Our analysis revealed key differences in how effectively the models reasoned. For example, GPT-4o frequently attempted to follow rules and detect errors, but its application of these strategies was often flawed, leading to an incorrect final answer in the majority of cases. This “high rate of flawed application” likely explains its drop in performance with CoT. Conversely, Gemini 2.0 Flash’s performance improved, correlating with more reliable reasoning; its application of “Rule Following” was correct in 50% of instances, compared to just 39.5% for GPT-4o. This suggests that for these specialized SLP tasks, CoT only helps when the model can reliably apply reasoning strategies within a well-defined problem space.


Conclusion: Where Do We Go From Here?
Our work is the first major benchmark for AI in pediatric speech pathology, and our findings are a mix of good news and bad news.
The bad news is that today’s off-the-shelf AI models are not ready or reliable enough to be used in a clinic. We also found that popular AI tricks don’t always work in this specialized medical field, and we uncovered serious biases related to gender and language that must be fixed. But the good news is that we have a path forward. We showed that smart, targeted finetuning—like our marked ASR method—can dramatically improve performance.

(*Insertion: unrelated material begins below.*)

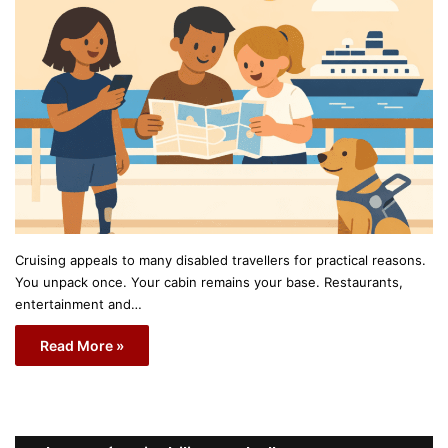
Cruising appeals to many disabled travellers for practical reasons.
You unpack once. Your cabin remains your base. Restaurants,
entertainment and…
Read More »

This research is a crucial first step. The goal is not to replace clinicians but to develop ethical, reliable, and clinically valuable tools that can augment their capabilities. Future research should prioritize the expansion of this framework to include more low-resource and tonal languages, the development of privacy-preserving fine-tuning methods suitable for sensitive pediatric data, and the creation of AI-generated explanations that are clinically faithful and genuinely useful to SLPs. By pursuing this trajectory, we can work toward bridging the significant gap in care and providing timely support to the millions of children who require it.